▶ Data in this exercise
------------------------------

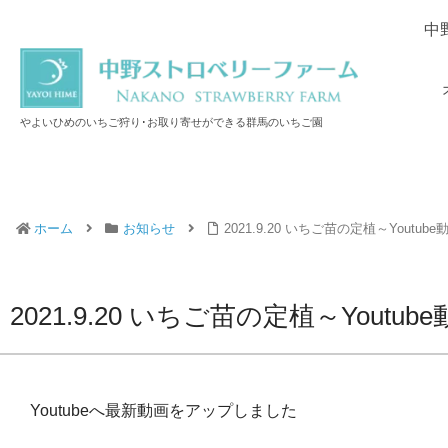
中
やよいひめのいちご狩り･お取り寄せができる群馬のいちご園
ホーム
お知らせ
2021.9.20 いちご苗の定植～Youtub
2021.9.20 いちご苗の定植～Youtu
Youtubeへ最新動画をアップしました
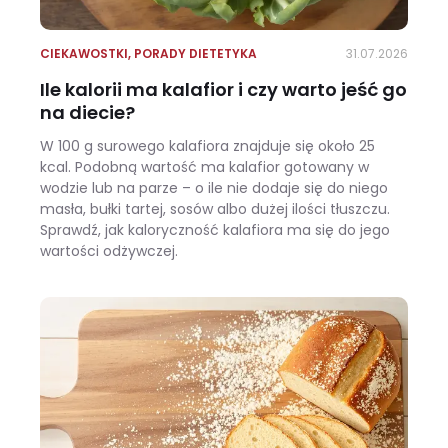
CIEKAWOSTKI
,
PORADY DIETETYKA
31.07.2026
Ile kalorii ma kalafior i czy warto jeść go
na diecie?
W 100 g surowego kalafiora znajduje się około 25
kcal. Podobną wartość ma kalafior gotowany w
wodzie lub na parze – o ile nie dodaje się do niego
masła, bułki tartej, sosów albo dużej ilości tłuszczu.
Sprawdź, jak kaloryczność kalafiora ma się do jego
wartości odżywczej.
Ile kalorii ma kalafior i czy warto jeść go na diecie?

------------------------------

▶ Action item
Count each line above in which the string "kalorii" appears, then state only the total.

▶ Exercise result
2